I am overwhelmed and that’s saying a lot.
I’ve come to the point in my creative career that I need to align my social media efforts. This is difficult to explain really, but pretty much I played on social media back before everyone thought this was a fun thing to do to kill time. So, as I saw other writers work on their social media efforts as part of that all important writer’s platform, I noticed how social media was used not only as a way to market but as a way to find and build a fan base for writing.
Now, it’s my turn. With plans to release my first book in 2014 (Oh, wait. Did I just say that out loud?) I now have to use this tool as those before me have. Actually, I have to use two of my hats at the same time, the social media professional and the writer
So, does that mean I have to use every social media platform out there?

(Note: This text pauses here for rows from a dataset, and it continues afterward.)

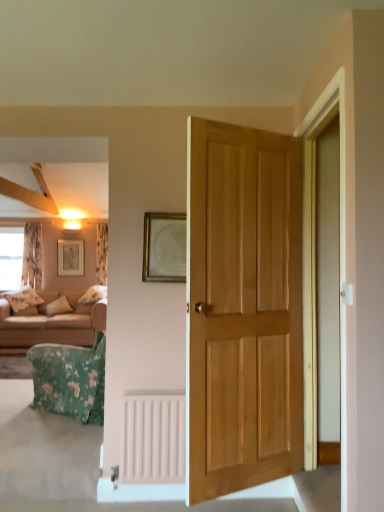 Question: From the image's perspective, is light brown wooden door at center above or below floral fabric curtain at left, the second curtain when ordered from left to right?

Choices:
 (A) below
 (B) above

Answer: (A)

Question: Is light brown wooden door at center in front of or behind floral fabric curtain at left, the second curtain when ordered from left to right, in the image?

Choices:
 (A) behind
 (B) front

Answer: (B)

Question: Which is nearer to the floral fabric curtain at left, placed as the first curtain when sorted from left to right?

Choices:
 (A) floral fabric curtain at left, the second curtain when ordered from left to right
 (B) matte gold picture frame at upper left, which ranks as the 1th picture frame in back-to-front order
 (C) light brown wooden door at center
 (D) clear glass window at left
 (E) gold metallic picture frame at center, the 2th picture frame when ordered from left to right

Answer: (D)

Question: Estimate the real-world distances between objects in this image. Which object is farther from the beige fabric couch at left?

Choices:
 (A) floral fabric curtain at left, which is the 2th curtain from right to left
 (B) floral fabric curtain at left, the second curtain when ordered from left to right
 (C) matte gold picture frame at upper left, the second picture frame from the front
 (D) clear glass window at left
 (E) light brown wooden door at center

Answer: (E) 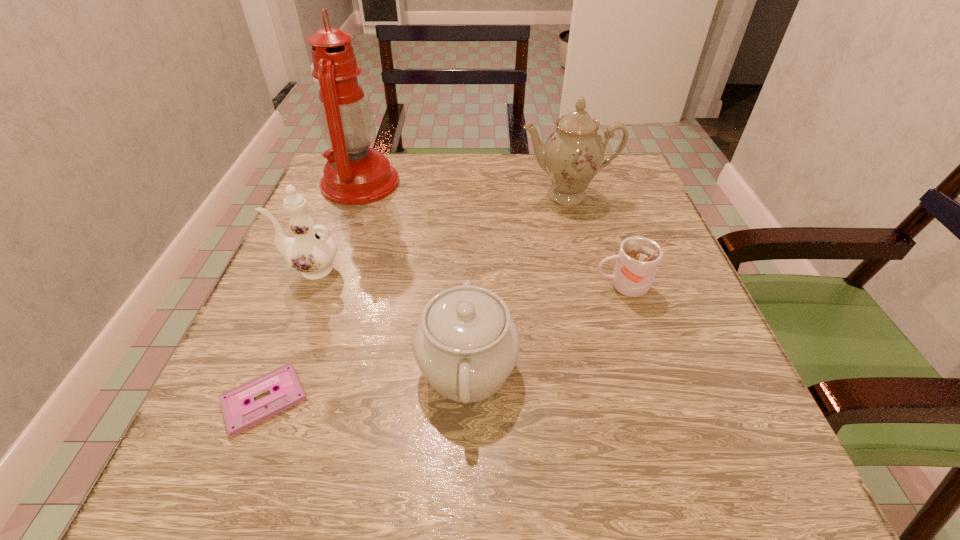 This screenshot has width=960, height=540. Identify the location of vacant space located on the spout of the farthest chinaware. (601, 335).

I want to click on vacant space located on the back of the second chinaware from right to left, so click(469, 286).

Identify the location of free space located 0.100m on the side with the handle of the fifth tallest object. The height and width of the screenshot is (540, 960). (540, 287).

This screenshot has height=540, width=960. Find the location of `free location located 0.160m on the side with the handle of the fifth tallest object`. free location located 0.160m on the side with the handle of the fifth tallest object is located at coordinates (507, 287).

This screenshot has height=540, width=960. Find the location of `free space located on the side with the handle of the fifth tallest object`. free space located on the side with the handle of the fifth tallest object is located at coordinates (544, 287).

This screenshot has width=960, height=540. In order to click on vacant space located on the right of the videotape in this screenshot , I will do `click(382, 400)`.

Image resolution: width=960 pixels, height=540 pixels. Find the location of `oil lamp located at the far edge`. oil lamp located at the far edge is located at coordinates (354, 174).

The image size is (960, 540). What are the coordinates of `chinaware that is positioned at the far edge` in the screenshot? It's located at (573, 154).

This screenshot has width=960, height=540. Identify the location of object present at the near edge. (239, 415).

Identify the location of oil lamp that is positioned at the left edge. Image resolution: width=960 pixels, height=540 pixels. (354, 174). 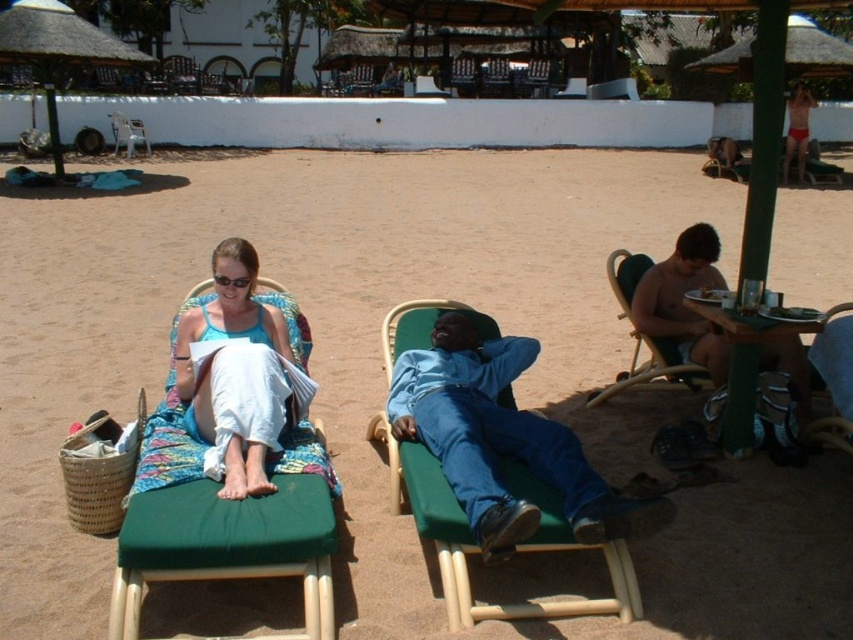 From the picture: You are standing in front of the beach scene and want to know which of the two points, point (796,417) or point (828,316), is closer to you. Can you determine this based on their positions?

Point (796,417) is closer to the camera than point (828,316), so it is closer to you.

You are a photographer standing at the edge of the beach. You want to take a photo that includes both the denim blue jeans at center and the green fabric beach chair at left. Based on their positions, can you fit both subjects into your camera frame without moving either object? Explain your reasoning.

The denim blue jeans at center and green fabric beach chair at left are 31.56 inches apart. Since the distance between them is relatively close, it should be possible to capture both in the same frame without moving either object, provided the camera has an appropriate lens or zoom setting to accommodate the spacing between them.

You are a lifeguard who needs to quickly move from the green fabric beach chair at left to the denim blue jeans at center. Can you pass through the space between them without bending?

The denim blue jeans at center might be wider than green fabric beach chair at left, so there might be enough space for the lifeguard to pass through without bending, but it depends on the exact width difference.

I actually answered this question for a group of Full Sail students recently. These students were artists –writers, screenwriters, etc — and wanted to know more about how social media could help them with their careers. (BTW, that’s quickly becoming on of my favorite topics.)
To get back to the original question, I say no. No, you do not have to use every social media site out there. In fact, don’t. In fact, please don’t. In fact, I already know the answer to this question so why am I asking? Here’s the long answer to that: different social media platforms for different goals.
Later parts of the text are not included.